В один прекрасный день уже с утра во дворе поднялась суматоха. Солдаты о чем-то советовались, спорили, к чему-то готовились. Один из них, родом из Гумбинена, нам объяснил:
— Сегодня наш бефельсхабер[15]
свой гебуртстаг[16]
праздновать хочет. Будет большой фест,[17]
ганц[18]
весело!..
Около полудня приехали маркитанты. Солдаты спустили с повозки большую бочку и вкатили ее в избу. Когда вынимали бочонок поменьше, деревянные обручи бочонка соскользнули, и наземь, в навоз и истоптанную сапогами траву вывалилось масло. Немцы ругались, расхаживая вокруг, потом один из маркитантов в белом переднике черпал эмалированным половником масло и швырял в ведра. Увы, часть масла была до того грязная, что немцы махнули на него рукой.
Наши женщины, увидев, что немцы не запрещают, стали собирать эту грязную тюрю в миски. Немцы смеялись, схватившись за животы, видя, что не только мама и тетя, а и другие женщины, успевшие прибежать из деревни, выскребают жижу.
— Отмоем, и хоть детишкам будет, — говорила Андзюлявичене. — А то ведь, боже ты мой, с голоду пухнут…
Праздник начался в обед.

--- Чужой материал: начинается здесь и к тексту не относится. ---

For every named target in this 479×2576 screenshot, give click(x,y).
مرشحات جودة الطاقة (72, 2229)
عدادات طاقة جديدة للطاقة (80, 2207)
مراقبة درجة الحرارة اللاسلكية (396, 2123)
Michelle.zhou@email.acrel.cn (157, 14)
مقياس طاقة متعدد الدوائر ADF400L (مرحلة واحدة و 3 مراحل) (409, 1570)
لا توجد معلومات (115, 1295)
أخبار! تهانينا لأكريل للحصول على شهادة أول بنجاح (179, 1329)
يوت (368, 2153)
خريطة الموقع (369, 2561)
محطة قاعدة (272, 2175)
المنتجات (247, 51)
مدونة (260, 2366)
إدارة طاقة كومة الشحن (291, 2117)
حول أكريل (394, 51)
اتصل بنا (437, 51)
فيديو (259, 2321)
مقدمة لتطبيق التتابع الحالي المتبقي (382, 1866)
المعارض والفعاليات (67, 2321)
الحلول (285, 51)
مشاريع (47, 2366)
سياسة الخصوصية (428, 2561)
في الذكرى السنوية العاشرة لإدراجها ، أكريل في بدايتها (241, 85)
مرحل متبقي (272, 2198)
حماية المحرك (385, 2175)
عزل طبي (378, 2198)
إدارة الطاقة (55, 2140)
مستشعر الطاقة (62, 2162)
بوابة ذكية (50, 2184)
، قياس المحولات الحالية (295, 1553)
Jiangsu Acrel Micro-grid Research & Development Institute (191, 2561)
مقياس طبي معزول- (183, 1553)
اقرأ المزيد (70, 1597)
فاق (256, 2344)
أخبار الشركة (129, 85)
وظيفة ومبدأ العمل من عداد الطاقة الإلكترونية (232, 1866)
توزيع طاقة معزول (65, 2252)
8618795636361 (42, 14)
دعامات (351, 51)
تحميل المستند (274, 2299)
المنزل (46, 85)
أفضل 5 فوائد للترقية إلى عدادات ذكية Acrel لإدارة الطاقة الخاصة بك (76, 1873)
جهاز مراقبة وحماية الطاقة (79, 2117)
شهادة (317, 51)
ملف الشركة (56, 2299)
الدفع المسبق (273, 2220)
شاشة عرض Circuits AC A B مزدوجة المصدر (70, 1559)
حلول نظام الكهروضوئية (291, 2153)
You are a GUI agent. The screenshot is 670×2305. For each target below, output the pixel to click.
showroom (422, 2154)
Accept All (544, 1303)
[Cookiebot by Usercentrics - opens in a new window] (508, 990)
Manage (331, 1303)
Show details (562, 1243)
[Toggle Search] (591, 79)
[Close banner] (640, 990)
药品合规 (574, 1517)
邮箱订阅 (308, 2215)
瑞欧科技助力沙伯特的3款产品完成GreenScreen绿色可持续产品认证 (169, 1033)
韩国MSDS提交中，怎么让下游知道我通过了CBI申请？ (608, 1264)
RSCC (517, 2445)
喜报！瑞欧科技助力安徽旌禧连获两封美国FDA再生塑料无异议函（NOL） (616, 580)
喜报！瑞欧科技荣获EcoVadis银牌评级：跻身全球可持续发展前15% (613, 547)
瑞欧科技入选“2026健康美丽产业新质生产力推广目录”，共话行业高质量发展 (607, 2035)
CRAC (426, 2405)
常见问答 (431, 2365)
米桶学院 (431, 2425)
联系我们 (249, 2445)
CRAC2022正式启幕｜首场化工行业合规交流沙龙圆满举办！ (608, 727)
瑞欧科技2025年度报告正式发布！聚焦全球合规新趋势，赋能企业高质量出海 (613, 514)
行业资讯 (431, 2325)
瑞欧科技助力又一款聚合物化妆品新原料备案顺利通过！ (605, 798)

Солдатский хор, остановившись в палисаднике прямо посреди цветов, что садила мама, тянул под окном горницы непонятную немецкую песню, даже окна дрожали. Время от времени солдаты повторяли одно и то же:
Gloria, gloria,
Gloria, victoria![19]
Слова чем-то напоминали «Глорию», которую поют в костеле, но непонятно, кто была эта Виктория.
— Наверно, баба какая-нибудь, — сказал отец, долго слушавший песню. — Не жена ли генерала, часом. В ее честь, видать, и распевают…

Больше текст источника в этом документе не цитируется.